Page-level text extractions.

====

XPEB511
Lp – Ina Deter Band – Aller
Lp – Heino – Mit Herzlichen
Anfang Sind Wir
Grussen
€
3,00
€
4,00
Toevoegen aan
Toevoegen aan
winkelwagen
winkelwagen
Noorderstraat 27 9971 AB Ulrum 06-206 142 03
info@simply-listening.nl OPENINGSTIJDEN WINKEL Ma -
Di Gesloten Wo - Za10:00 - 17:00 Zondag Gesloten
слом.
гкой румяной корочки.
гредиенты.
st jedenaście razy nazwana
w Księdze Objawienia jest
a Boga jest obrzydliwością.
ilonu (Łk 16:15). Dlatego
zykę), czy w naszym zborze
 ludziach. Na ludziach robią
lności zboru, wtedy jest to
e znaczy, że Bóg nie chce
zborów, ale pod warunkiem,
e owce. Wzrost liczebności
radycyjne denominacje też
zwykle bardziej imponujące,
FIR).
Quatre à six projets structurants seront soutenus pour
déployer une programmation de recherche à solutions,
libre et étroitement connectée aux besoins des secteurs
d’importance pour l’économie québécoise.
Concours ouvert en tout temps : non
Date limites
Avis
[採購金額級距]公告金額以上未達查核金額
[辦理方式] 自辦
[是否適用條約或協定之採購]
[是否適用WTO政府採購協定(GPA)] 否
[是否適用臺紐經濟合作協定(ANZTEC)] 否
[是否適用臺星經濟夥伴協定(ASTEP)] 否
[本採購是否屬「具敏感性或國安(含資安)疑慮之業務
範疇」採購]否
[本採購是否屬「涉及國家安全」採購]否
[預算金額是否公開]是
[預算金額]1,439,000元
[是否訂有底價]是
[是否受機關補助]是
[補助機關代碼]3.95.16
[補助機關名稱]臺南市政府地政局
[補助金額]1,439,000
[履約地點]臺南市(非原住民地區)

====

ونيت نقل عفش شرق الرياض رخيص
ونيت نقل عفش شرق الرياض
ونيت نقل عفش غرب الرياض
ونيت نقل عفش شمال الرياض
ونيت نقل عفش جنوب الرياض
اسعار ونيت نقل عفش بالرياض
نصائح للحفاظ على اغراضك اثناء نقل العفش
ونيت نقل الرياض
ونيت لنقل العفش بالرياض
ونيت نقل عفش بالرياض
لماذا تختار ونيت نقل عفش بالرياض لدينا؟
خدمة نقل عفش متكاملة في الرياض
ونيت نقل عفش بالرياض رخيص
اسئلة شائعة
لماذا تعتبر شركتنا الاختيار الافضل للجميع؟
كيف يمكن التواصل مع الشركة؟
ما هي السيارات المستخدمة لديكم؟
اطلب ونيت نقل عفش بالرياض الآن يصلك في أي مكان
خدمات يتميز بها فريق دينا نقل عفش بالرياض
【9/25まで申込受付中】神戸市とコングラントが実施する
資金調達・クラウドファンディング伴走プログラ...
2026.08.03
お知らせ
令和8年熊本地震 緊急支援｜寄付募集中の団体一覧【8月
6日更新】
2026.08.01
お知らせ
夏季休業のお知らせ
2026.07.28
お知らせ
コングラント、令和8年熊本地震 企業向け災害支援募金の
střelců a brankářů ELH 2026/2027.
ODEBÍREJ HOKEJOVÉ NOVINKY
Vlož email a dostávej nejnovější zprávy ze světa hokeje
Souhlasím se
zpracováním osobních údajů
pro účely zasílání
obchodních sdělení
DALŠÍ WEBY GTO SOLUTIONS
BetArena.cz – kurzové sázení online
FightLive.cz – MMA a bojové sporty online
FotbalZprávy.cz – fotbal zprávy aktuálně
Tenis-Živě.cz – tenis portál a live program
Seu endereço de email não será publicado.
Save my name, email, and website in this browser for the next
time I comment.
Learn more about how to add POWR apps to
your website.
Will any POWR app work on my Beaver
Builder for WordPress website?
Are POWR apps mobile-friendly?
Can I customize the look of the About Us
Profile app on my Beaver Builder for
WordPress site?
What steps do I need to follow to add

====

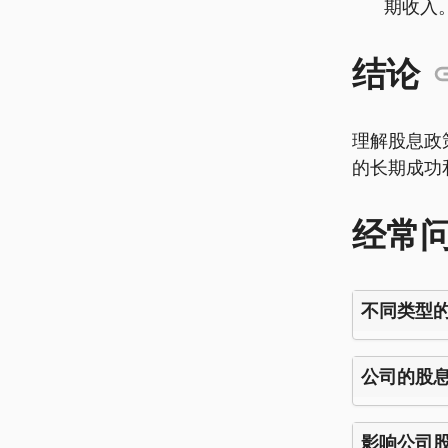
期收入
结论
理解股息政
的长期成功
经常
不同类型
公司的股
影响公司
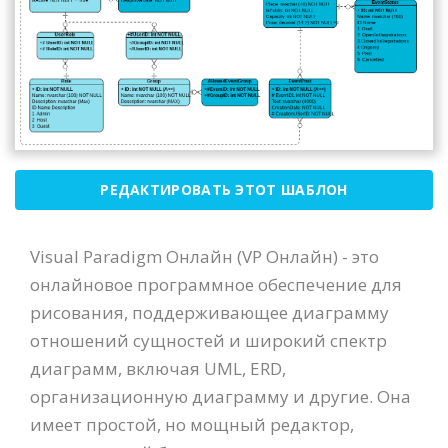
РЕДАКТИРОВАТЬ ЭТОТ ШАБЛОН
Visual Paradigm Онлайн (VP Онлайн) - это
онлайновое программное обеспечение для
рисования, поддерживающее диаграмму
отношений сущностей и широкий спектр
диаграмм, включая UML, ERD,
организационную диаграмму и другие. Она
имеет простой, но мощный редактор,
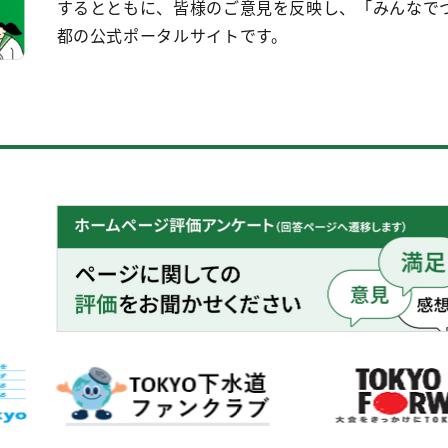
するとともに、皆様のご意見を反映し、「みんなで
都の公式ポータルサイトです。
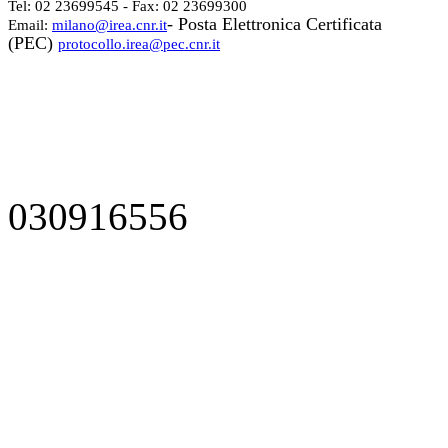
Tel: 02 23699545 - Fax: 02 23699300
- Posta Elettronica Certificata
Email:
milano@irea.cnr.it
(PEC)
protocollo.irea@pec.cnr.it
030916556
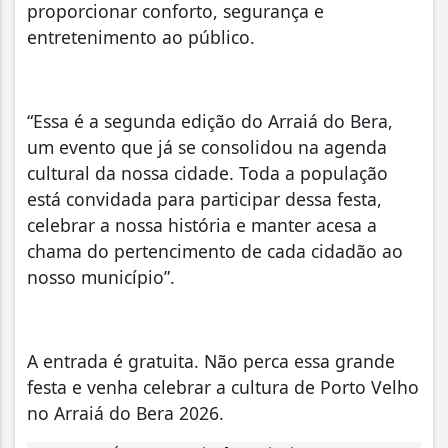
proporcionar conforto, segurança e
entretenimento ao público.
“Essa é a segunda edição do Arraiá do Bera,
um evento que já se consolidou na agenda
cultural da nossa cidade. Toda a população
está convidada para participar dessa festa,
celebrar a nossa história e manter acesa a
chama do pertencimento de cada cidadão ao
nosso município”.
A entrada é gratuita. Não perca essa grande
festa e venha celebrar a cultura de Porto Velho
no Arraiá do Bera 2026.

====

Work item.
Show the lines of the entries that include the string "zprávy", copying each in full.

Solution to the exercise.
Vlož email a dostávej nejnovější zprávy ze světa hokeje
FotbalZprávy.cz – fotbal zprávy aktuálně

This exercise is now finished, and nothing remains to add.